680 atletas, 500 americanos...
Outra vez os Jogos a arrastarem-se no tempo. De 1 de Julho a 23 de Novembro. Atletas 680, seis senhoras apenas no tiro com arco. Americanos eram 500, 50 canadianos o reflexo do preço da viagem. Modalidades? Atletismo, natação, pugilismo, ciclismo, halterofilismo, luta livre, esgrima, remo, tiro com arco, ginástica, ténis, basquetebol, futebol. Para além dessas, Lacrosse, jogo com bola parecido com o hóquei, que teve apenas duas equipas à compita: Canadá e Estados Unidos, assim classificados.

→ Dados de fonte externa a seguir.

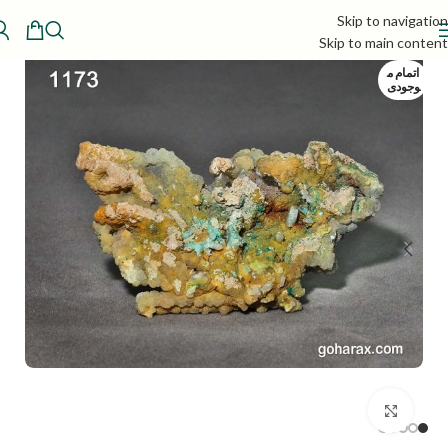
Skip to navigation
Skip to main content
اتمام م
وجودی
بزرگنمایی تصویر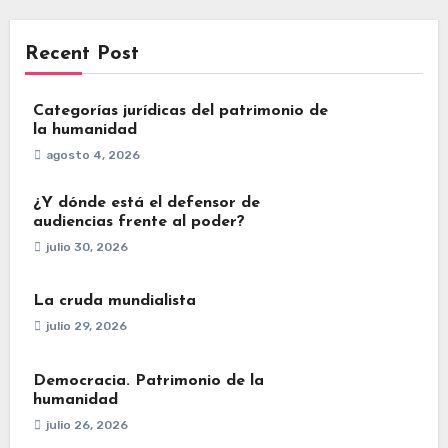
Recent Post
Categorías jurídicas del patrimonio de
la humanidad
agosto 4, 2026
¿Y dónde está el defensor de
audiencias frente al poder?
julio 30, 2026
La cruda mundialista
julio 29, 2026
Democracia. Patrimonio de la
humanidad
julio 26, 2026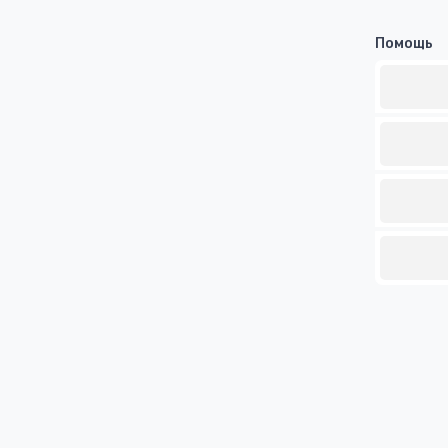
Помощь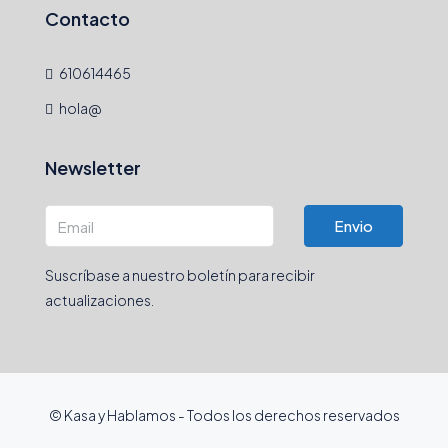
Contacto
610614465
hola@
Newsletter
Envio
Suscríbase a nuestro boletín para recibir
actualizaciones.
© Kasa y Hablamos - Todos los derechos reservados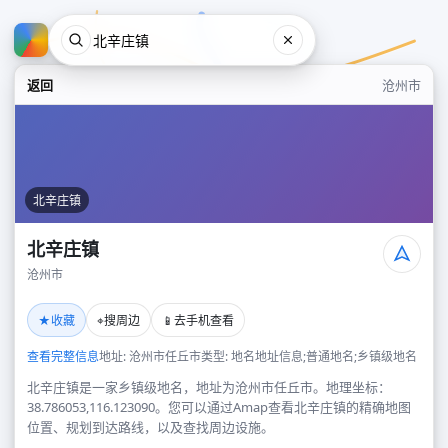
返回
沧州市
北辛庄镇
北辛庄镇
沧州市
北辛庄镇
★
⌖
📱
收藏
搜周边
去手机查看
沧州市
查看完整信息
地址: 沧州市任丘市
类型: 地名地址信息;普通地名;乡镇级地名
北辛庄镇是一家乡镇级地名，地址为沧州市任丘市。地理坐标：
38.786053,116.123090。您可以通过Amap查看北辛庄镇的精确地图
位置、规划到达路线，以及查找周边设施。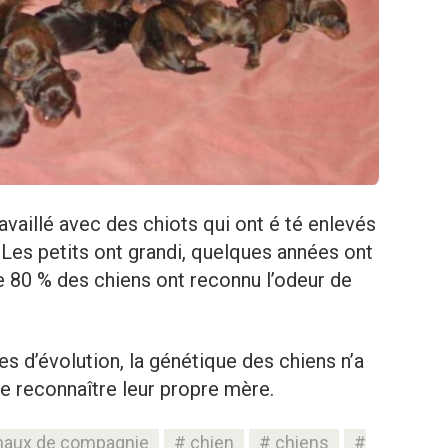
availlé avec des chiots qui ont é té enlevés
 Les petits ont grandi, quelques années ont
 de 80 % des chiens ont reconnu l’odeur de
es d’évolution, la génétique des chiens n’a
de reconnaître leur propre mère.
maux de compagnie
chien
chiens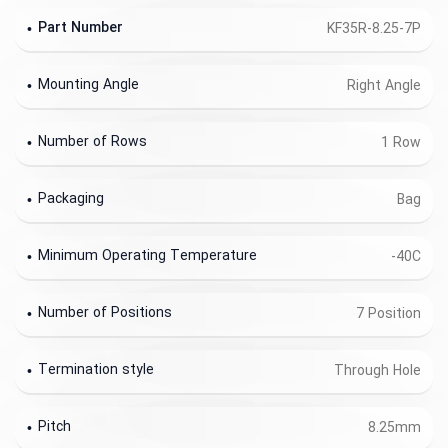
Part Number
KF35R-8.25-7P
Mounting Angle
Right Angle
Number of Rows
1 Row
Packaging
Bag
Minimum Operating Temperature
-40C
Number of Positions
7 Position
Termination style
Through Hole
Pitch
8.25mm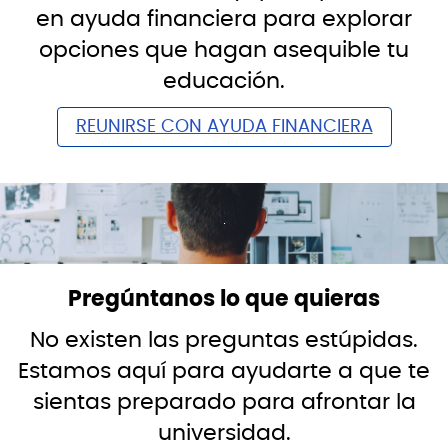
en ayuda financiera para explorar
opciones que hagan asequible tu
educación.
REUNIRSE CON AYUDA FINANCIERA
Pregúntanos lo que quieras
No existen las preguntas estúpidas.
Estamos aquí para ayudarte a que te
sientas preparado para afrontar la
universidad.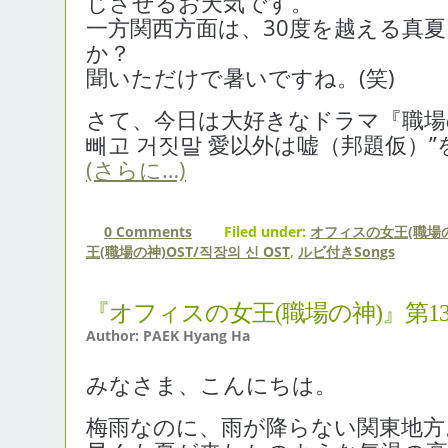
じさせるお天気です。
一方関西方面は、30度を越える真
か？
聞いただけで暑いですね。(笑)
さて、今日は大好きなドラマ『職場の
빼고 거짓말 愛以外は嘘（邦題仮）
(さらに…)
0 Comments
Filed under:
オフィスの女王(職場の
王(職場の神)OST/직장의 신 OST
,
ルビ付きSongs
『オフィスの女王(職場の神)』第1
Author: PAEK Hyang Ha
みなさま、こんにちは。
梅雨なのに、雨が降らない関東地方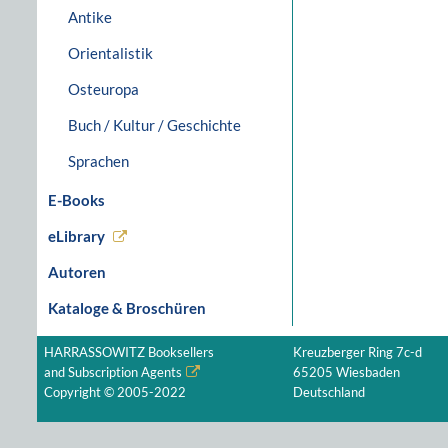
Antike
Orientalistik
Osteuropa
Buch / Kultur / Geschichte
Sprachen
E-Books
eLibrary
Autoren
Kataloge & Broschüren
HARRASSOWITZ Booksellers
Kreuzberger Ring 7c-d
and Subscription Agents
65205 Wiesbaden
Copyright © 2005-2022
Deutschland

As 6 medalhas de ANTON Heida
Coubertin devia andar então com a cabeça à razão de juros. No temor de sentir a obra a resvalar para ínvios caminhos. Tal como em Paris, misturaram-se no programa olímpico provas para amadores e para profissionais. E continuou a não haver medalhas ou melhor, os três primeiros tinham direito a taças, umas maiores do que outras, mas só ao campeão cabia o privilégio de ir à tribuna recebê-la. Assim, o mais taçado foi o ginasta americano Anton Heida, que ganhou o equivalente a cinco medalhas de ouro e uma de prata. Quatro de ouro couberam ao ciclista Marcus Hurley. George Eyser, também na ginástica, três de ouro, duas de prata e uma de bronze. No atletismo James Lightbody venceu os 800, os 1500 metros e os 3000 metros obstáculos e alcançou uma medalha de prata no corta-mato. Verdadeiramente desconcertante a prova do lançamento de peso de... 25,4 quilos (!), ganha pelo canadiano Etienne Desmarteau, com 10,465 metros.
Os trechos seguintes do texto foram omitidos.